After all of that, I often find myself looking for what's new about each wedding I attend. A couple of months ago, I attended an outdoor wedding where the bride and her father rode up to the event in a horse-drawn carriage. Someone suggested that I hadn't seen that before. But I had. That wedding was an easy one to stand out, though. During the whole cake cutting/feeding thing, the bride dropped some of the cake she was supposed to feed the groom (or maybe it was the groom who dropped it -- I'm not sure) right into her cleavage. The groom went right in after it. I definitely hadn't seen that before.

But I digress. The point is that some new wedding things are easy to find while some are harder. This past weekend was incredibly easy. In my time, I've been a groomsman, an usher, a reader, an invited attendee, a Guest (my name wasn't on the invitation), a named guest (my name was on the invitation but I wasn't the primary invitee), a rehearsal dinner emcee, and even a reception crasher. But this past weekend, I served a completely new role. I was the officiant. That's right. I married them. The Girl's brother got married, and he and his fiancee wanted a friend to perform the ceremony. For some reason they asked me. Before you ask, no, I didn't go get ordained on the Internet. I'm not Reverend Abs, as several people kept wanting to call me. I am still just Abs. The Commonwealth of Virginia has a state law that allows pretty much anyone to become a "One Time Civil Celebrant" upon successfully petitioning the court to do so. There are some paperwork hoops to jump through, and you have to post a $500 bond to do it, but it's not all that difficult. I can't quite figure out the $500 bond, other than to think that it's there because we can't have poor people marrying each other willy-nilly.

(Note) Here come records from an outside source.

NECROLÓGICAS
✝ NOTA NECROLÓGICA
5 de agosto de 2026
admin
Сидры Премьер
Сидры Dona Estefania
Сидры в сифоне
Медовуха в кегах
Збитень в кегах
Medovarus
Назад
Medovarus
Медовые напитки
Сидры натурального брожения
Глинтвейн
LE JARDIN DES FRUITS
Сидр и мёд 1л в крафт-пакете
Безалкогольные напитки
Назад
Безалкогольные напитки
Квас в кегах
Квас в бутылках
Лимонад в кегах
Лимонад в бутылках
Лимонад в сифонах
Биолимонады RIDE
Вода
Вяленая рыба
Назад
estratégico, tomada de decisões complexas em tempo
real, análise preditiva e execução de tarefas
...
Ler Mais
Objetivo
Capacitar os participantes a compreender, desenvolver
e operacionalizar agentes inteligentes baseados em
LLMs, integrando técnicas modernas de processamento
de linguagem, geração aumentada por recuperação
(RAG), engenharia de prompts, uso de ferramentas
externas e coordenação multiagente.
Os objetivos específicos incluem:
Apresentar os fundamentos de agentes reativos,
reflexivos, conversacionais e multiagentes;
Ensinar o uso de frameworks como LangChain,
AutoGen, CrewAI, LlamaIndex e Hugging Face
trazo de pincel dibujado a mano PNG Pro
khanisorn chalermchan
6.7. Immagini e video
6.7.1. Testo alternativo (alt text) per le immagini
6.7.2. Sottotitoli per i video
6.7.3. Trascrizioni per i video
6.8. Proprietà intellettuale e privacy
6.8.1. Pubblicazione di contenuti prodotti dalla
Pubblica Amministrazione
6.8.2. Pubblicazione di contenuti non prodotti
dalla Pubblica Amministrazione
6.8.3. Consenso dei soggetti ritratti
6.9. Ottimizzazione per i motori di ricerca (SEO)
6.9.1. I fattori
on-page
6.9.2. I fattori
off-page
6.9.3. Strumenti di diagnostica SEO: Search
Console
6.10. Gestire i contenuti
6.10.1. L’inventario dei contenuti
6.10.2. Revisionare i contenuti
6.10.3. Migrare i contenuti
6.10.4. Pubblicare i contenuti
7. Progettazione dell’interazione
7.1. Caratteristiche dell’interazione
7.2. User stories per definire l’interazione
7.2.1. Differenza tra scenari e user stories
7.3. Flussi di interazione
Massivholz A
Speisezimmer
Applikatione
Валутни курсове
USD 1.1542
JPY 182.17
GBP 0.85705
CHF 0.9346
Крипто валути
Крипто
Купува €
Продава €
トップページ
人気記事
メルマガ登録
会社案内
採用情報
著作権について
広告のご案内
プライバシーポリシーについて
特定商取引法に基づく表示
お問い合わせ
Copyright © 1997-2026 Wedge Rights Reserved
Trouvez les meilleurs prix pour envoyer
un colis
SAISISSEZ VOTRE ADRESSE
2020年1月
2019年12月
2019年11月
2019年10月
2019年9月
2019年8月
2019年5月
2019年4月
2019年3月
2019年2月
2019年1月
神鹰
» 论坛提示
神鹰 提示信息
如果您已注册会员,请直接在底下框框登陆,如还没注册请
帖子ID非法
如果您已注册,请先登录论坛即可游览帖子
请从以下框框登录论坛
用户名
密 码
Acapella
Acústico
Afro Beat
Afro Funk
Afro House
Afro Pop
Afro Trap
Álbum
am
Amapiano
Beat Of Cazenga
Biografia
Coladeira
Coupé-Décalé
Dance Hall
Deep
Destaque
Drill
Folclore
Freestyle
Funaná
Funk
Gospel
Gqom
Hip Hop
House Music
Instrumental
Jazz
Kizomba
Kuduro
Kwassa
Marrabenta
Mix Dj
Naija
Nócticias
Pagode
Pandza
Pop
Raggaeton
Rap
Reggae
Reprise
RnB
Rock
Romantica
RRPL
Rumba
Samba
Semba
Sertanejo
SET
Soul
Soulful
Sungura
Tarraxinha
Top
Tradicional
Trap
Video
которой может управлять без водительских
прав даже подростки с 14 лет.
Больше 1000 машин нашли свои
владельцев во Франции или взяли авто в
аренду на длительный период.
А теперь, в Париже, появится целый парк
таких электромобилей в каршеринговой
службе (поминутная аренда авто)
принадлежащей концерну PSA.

Then where would we be?!

Luckily for me, the bride and groom wrote the ceremony, and all I had to do was read it. Granted, I have to admit that I was disappointed to discover that it didn't start out with "Mawage..." a la the Princess Bride. Aside from that, it was quite nice. I managed to bumble my way through it, and I was lucky enough that most of my bumbling was invisible to the audience. I did screw it up on the very first sentence, and I thought that was an entirely inauspicious beginning. I managed to right the ship after that, and it suffices to say that the bride and groom are officially married and even still speaking to me.

All in all, it was a pretty cool experience, and I'm glad I had the opportunity to do it. There's another wedding coming up later this month. Who knows what will be new about it? Hopefully, I won't have to resort to making it the first "no pants" wedding I've attended.

2 comments:

Anonymous said...

I'm impressed that you actually officiated at a wedding. I wonder how many states have a law like Virginia's? Is your authority good for life or just that one-time event?

Abs said...

I don't know how many states have that kind of law, but I'm pretty sure the Hoosier state does. I once participated in a wedding where the officiant was just a friend of the bride and groom who had been declared a "judge for the day" or something. Of course, that was > 25 years ago.

The authority for marrying people was only good for one day and, theoretically, one wedding to between two specific people.